Keywords

1 Introduction

Recently, instance semantic segmentation (i.e., simultaneous detection and segmentation, SDS [6]) has become an attractive object recognition goal. It combines elements from object detection and semantic segmentation. SDS is therefore much more challenging because it requires precise detection and correct segmentation of all objects in an image. SDS can be widely used in various fields, such as automatic driving, surveillance, visual question answering and robot obstacle avoidance, to name a few.

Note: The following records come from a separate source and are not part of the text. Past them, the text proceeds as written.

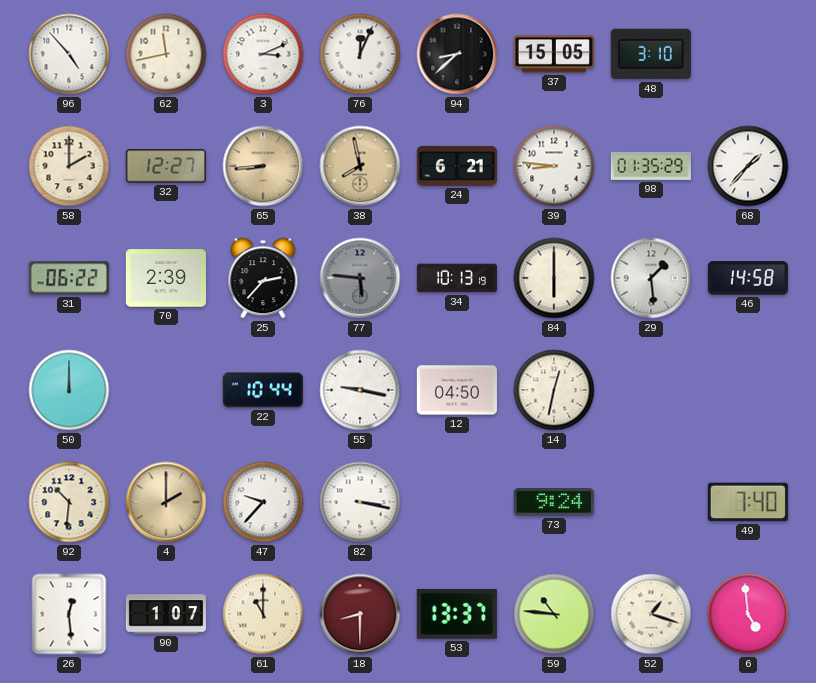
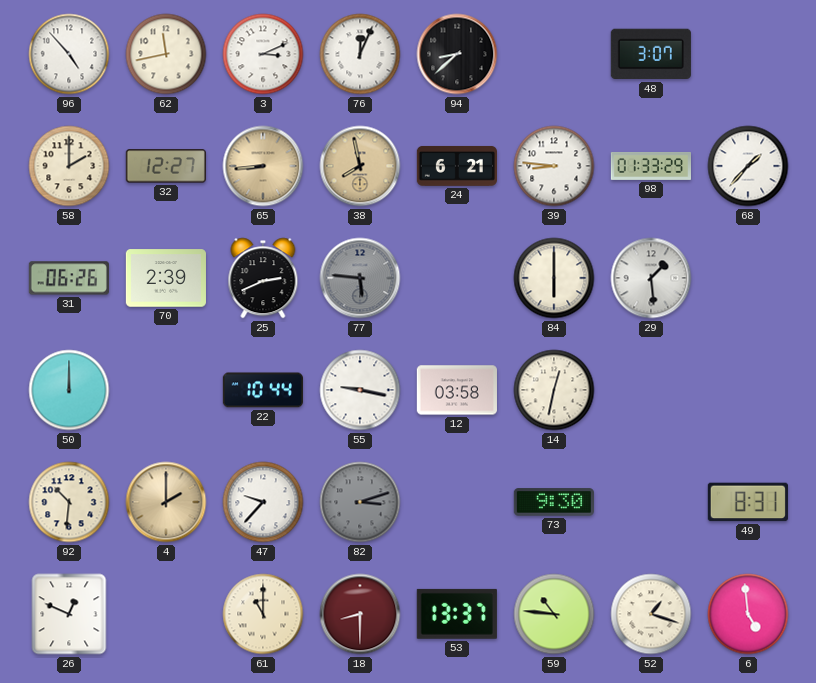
37: 15:05 -> none
48: 3:10 -> 3:07
98: 01:35 -> 01:33
31: 06:22 -> 06:26
25: 2:37 -> 2:41
34: 10:13 -> none
46: 14:58 -> none
12: 04:50 -> 03:58
82: 3:17 -> 3:12
82 dial: white -> grey
73: 9:24 -> 9:30
49: 7:40 -> 8:31
26: 12:29 -> 12:49
90: 1:07 -> none
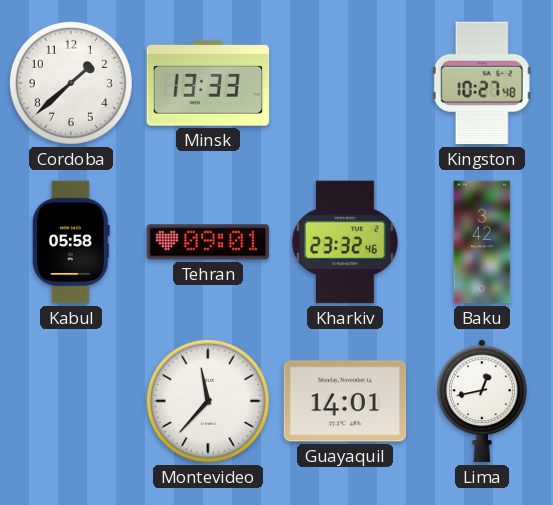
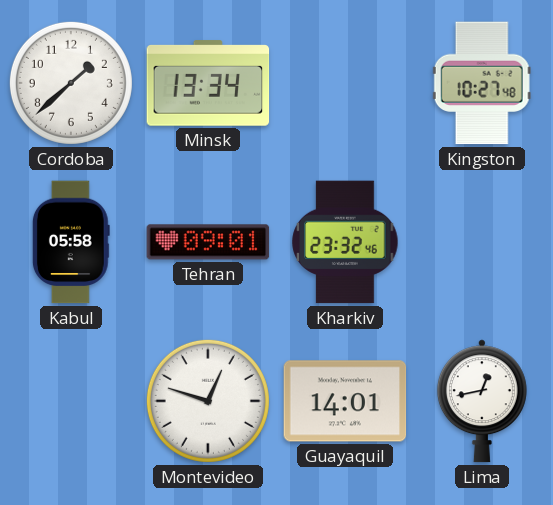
Minsk: 13:33 -> 13:34
Baku: 3:42 -> none
Montevideo: 11:37 -> 12:48
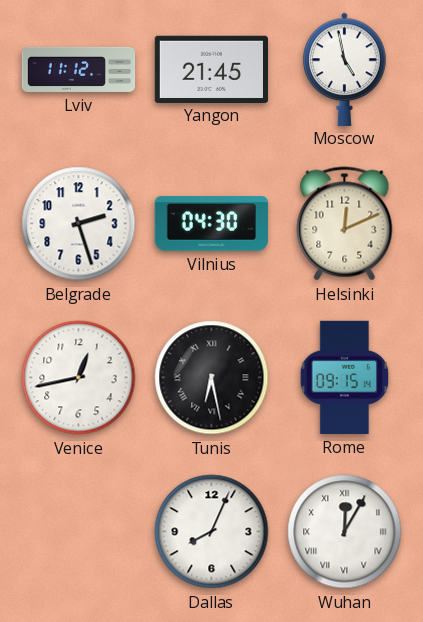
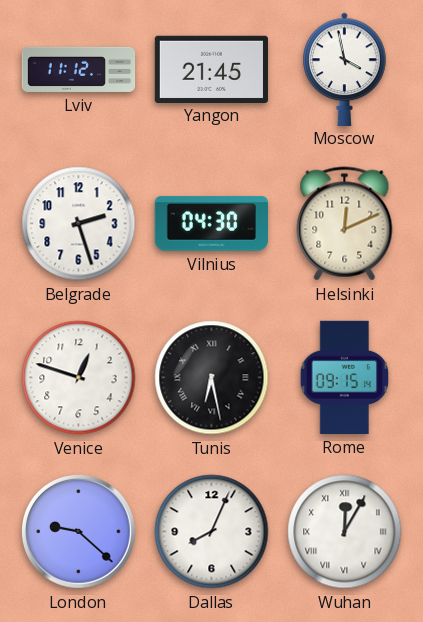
Moscow: 4:58 -> 3:58
Venice: 12:43 -> 12:48
London: none -> 9:22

Instance semantic segmentation seeks to classify the semantic category of each pixel and relate each pixel to a physical instance. Related approaches are roughly divided into three streams. The first is based on segment-proposal. For example, Hariharan et al. [6] developed pioneer work. It started with category-independent bottom-up object proposals generated by MCG [10]. It then extracted features from both the bounding box of the region and the foreground of the region using convolution neural networks (CNNs). Finally, the concatenated features were classified by SVM. The second is built upon Markov random field model (MRF). In [13], the authors used CNNs in conjunction with a global densely connected MRF to perform local object disambiguation and derive a globally consistent labels of the entire image. The last kind of methods [11, 12] is to use recurrent neural network (RNN) for dense prediction. [11] presented an end-to-end RNN architecture with visual attention mechanism to perform instance segmentation. Typically, the segment-proposal based approaches have dominated the field of SDS.

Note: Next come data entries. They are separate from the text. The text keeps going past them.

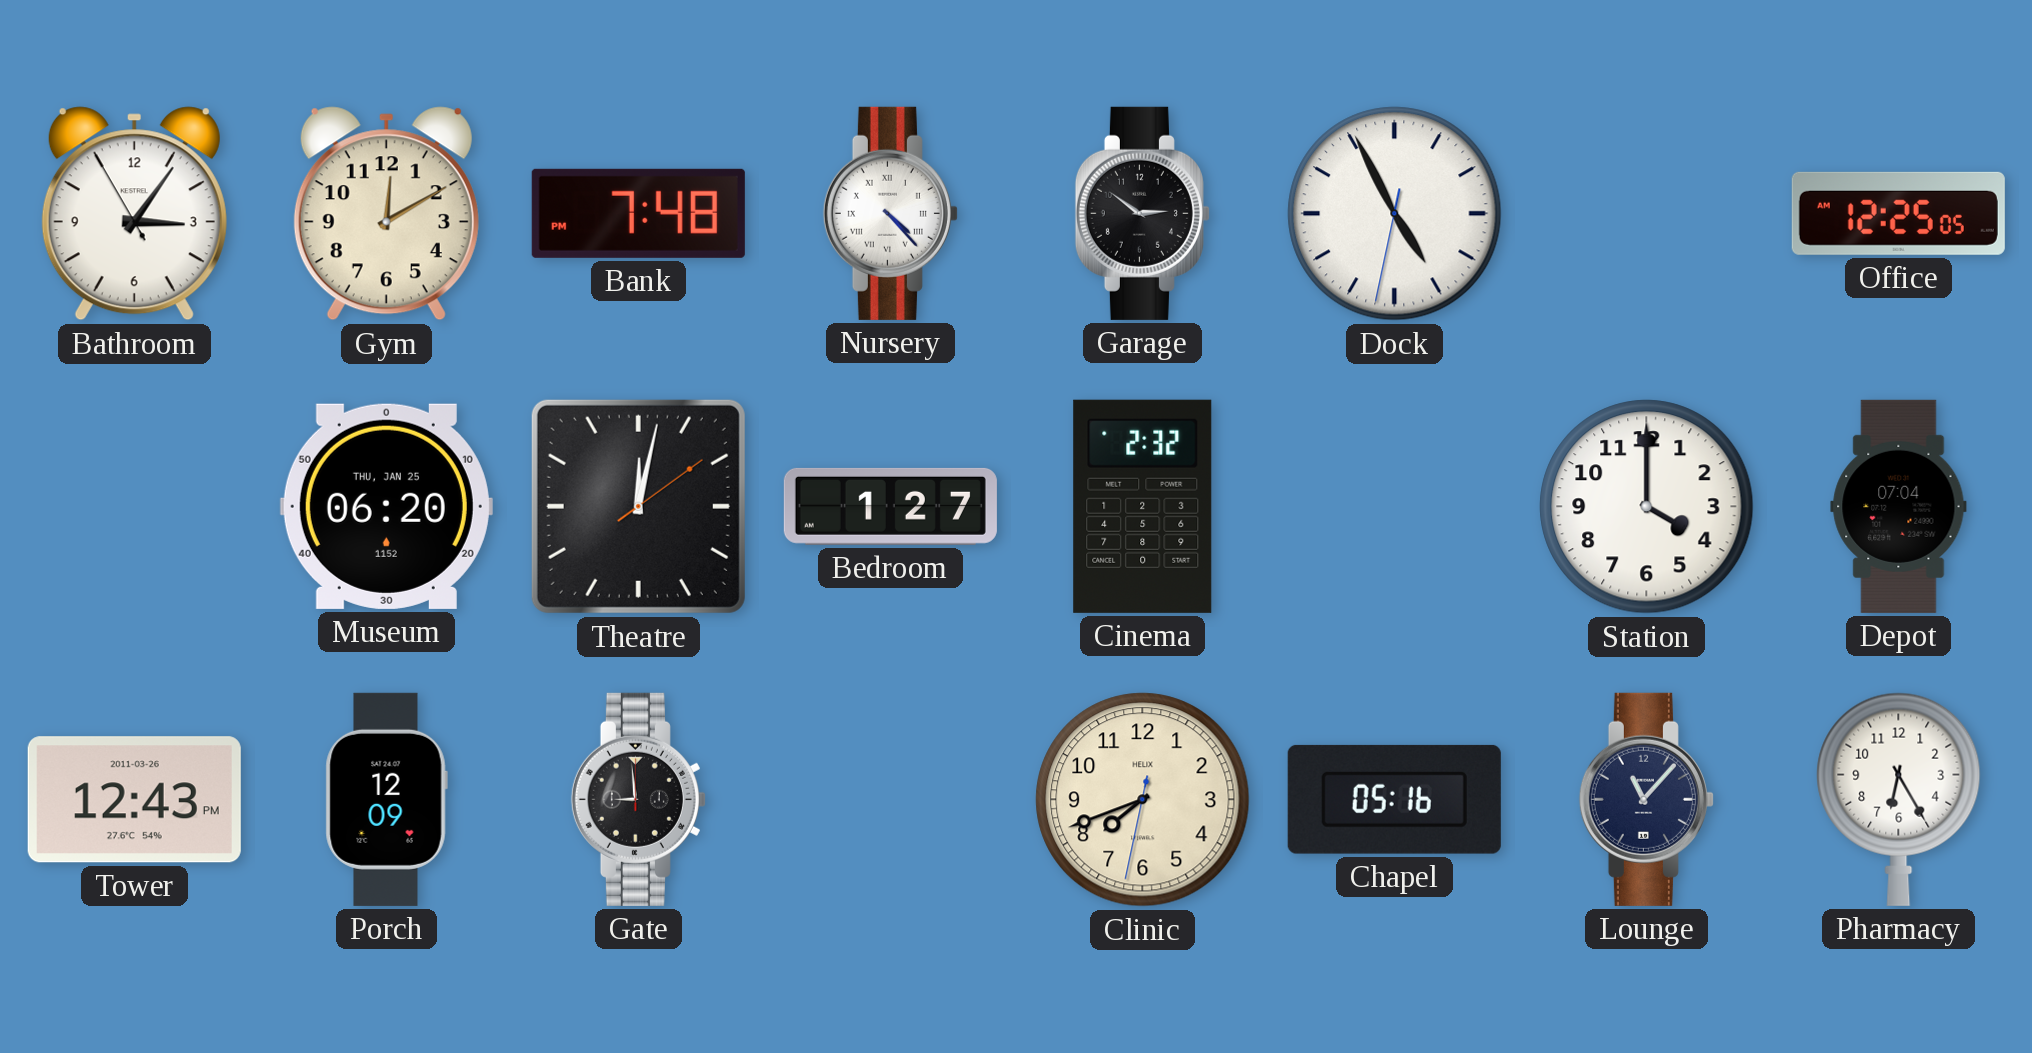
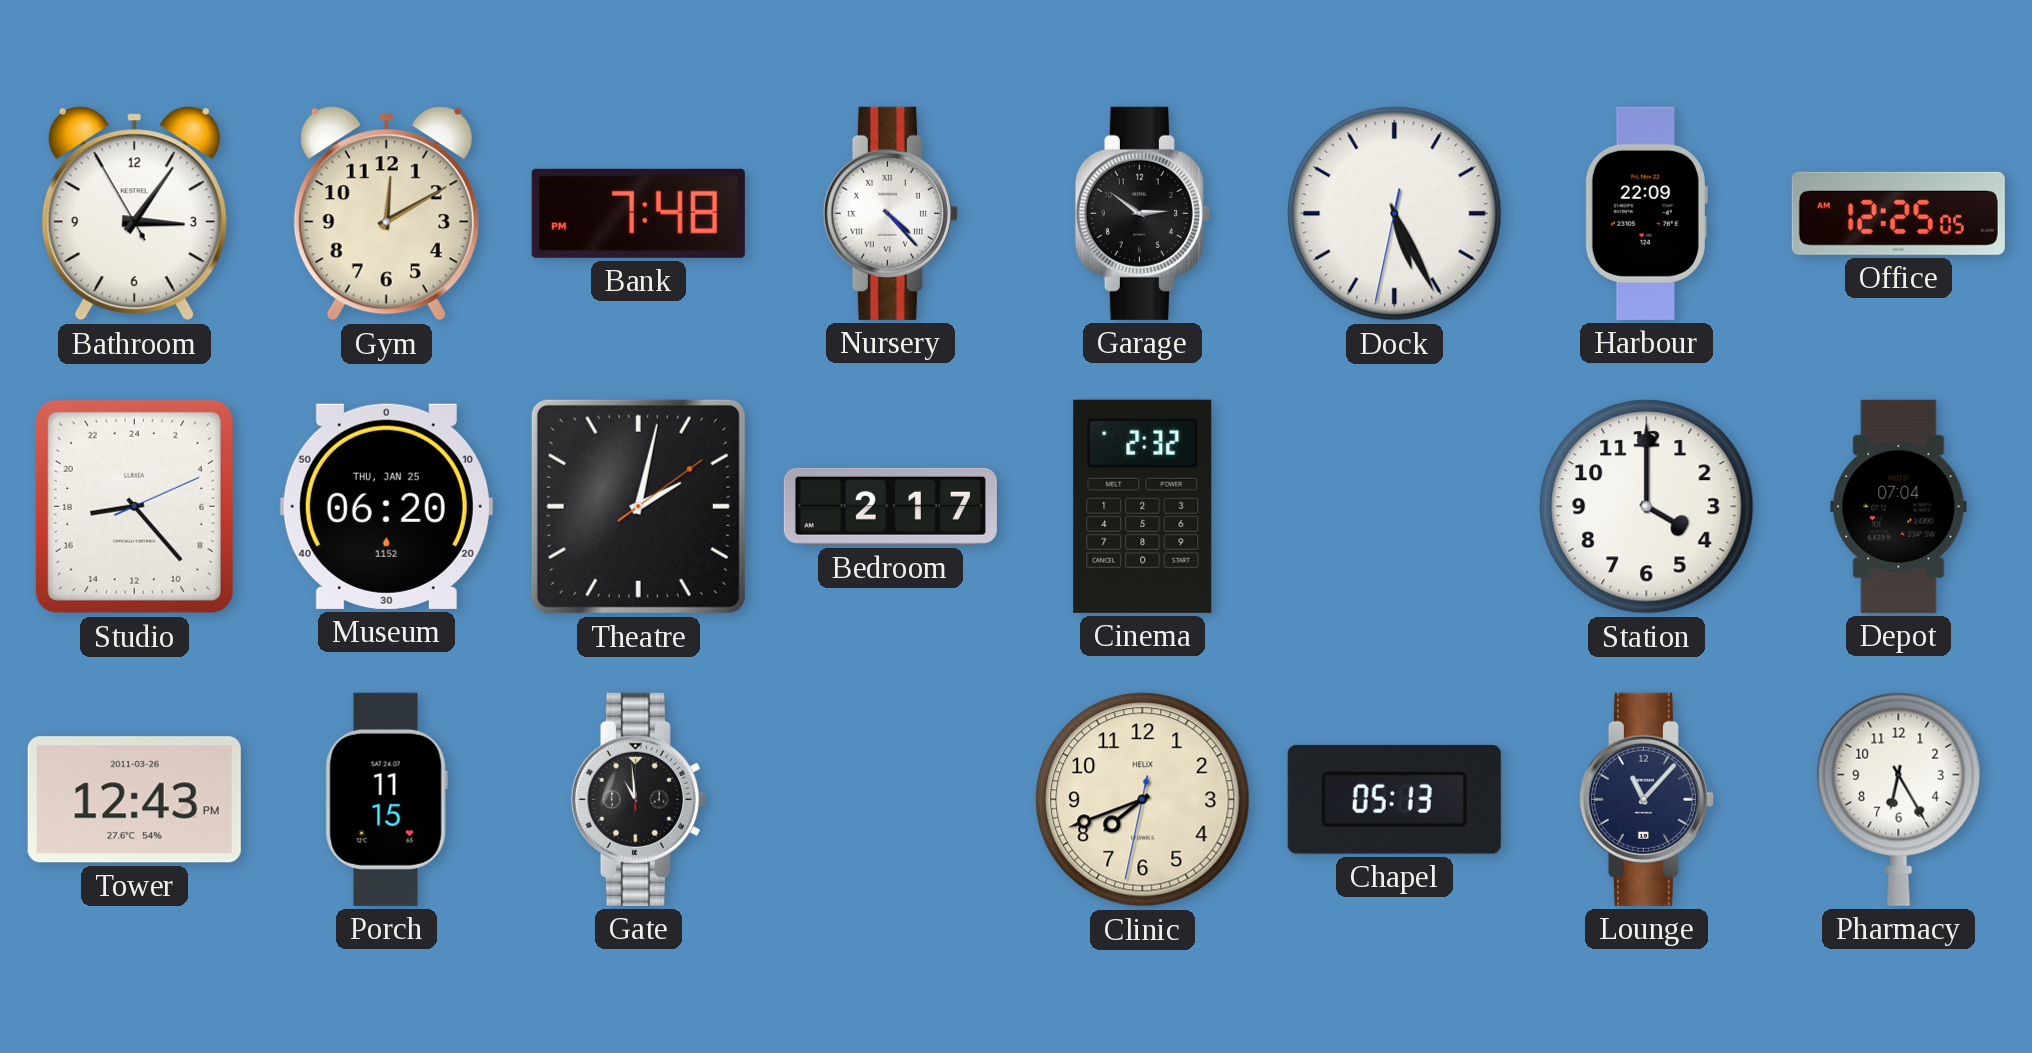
Dock: 4:55 -> 5:25
Harbour: none -> 22:09
Studio: none -> 17:23
Theatre: 12:02 -> 2:02
Bedroom: 1:27 -> 2:17
Porch: 12:09 -> 11:15
Gate: 8:59 -> 10:59
Chapel: 05:16 -> 05:13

However, those segment-proposal based methods have three drawbacks. First, the RoI (region of interest) pooling layer loses detailed spatial structure information because of feature pooling and resizing, which, however, is important to get fixed-size feature representation for fully-connected (fc) layers [3]. The object in an image may be mis-predicted or the pixels that belong to the same object may have inconsistent labels due to the fixed-size representation. Second, the size of object proposals greatly influences the performance of segmentation. The proposal-based approaches assume that instances are almost already in proposals and what they only need to do is to segment them out. Such characteristics cause the small instances not to be searched. Third, the proposals also contain much noise regarding other instances. The proposals not only contain the instances we are interested but also contain the other objects we are not interested.

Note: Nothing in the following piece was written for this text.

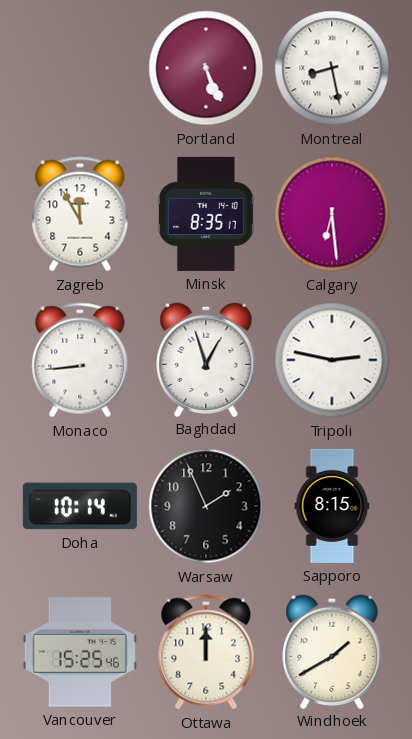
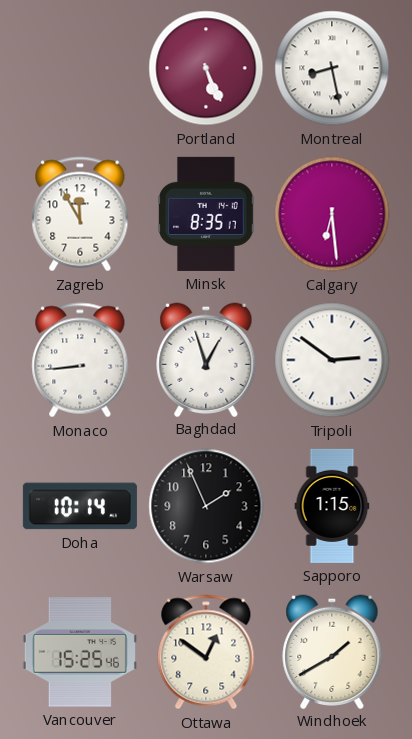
Tripoli: 2:47 -> 2:51
Sapporo: 8:15 -> 1:15
Ottawa: 12:00 -> 12:51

In this paper, we present a novel segmentation framework, called Scale-aware Patch Fusion Network (SPF), as shown in Fig. 1. Studies of mid-level representation demonstrate that it is helpful to extract more structural information and model instance variation in local patches. Motivated by the spirit of mid-level representation and multi-scale orderless pooling [4], the proposed SPF accepts multiple scale patches as inputs, followed by a flexible patch fusion algorithm. Our system regards different patches as different semantic parts of the entire instance. Experiments on VOC 2012 segmentation val, VOC 2012 SDS val, MS COCO demonstrate excellent performance using the end-to-end training deep VGG-16 model (Titan X).

In addition, our framework to solve the SDS problem makes the following main contributions.

  1. (1)

    We propose the strategy to generate the multi-scale patches for instance parsing.

  2. (2)

    We develop an efficient algorithm to infer the segmentation mask for each instance by merging information from mid-level patches.

  3. (3)

    We capture much more detail and discriminative information via different patches.

Fig. 1.
figure 1

The SPF framework for instance segmentation. S represents the small-level scale patch, M denotes the middle-level patch, and L is the large-level scale patch. We segment the different levels of scales patches, then merge the segmentation results via a new fusion algorithm. However, we just show the middle result of S scale in the framework.

2 The Proposed Method

Figure 1 shows the overall architecture of the deep SPF network. The key components of the framework are multi-scale patch generator, semantic segmentation network and the patch fusion algorithm. First, multiple scales of patches are generated, and then the local patches are segmented and classified via a multi-task segmentation network. Finally, the predicted results are fused by the new patch fusion algorithm.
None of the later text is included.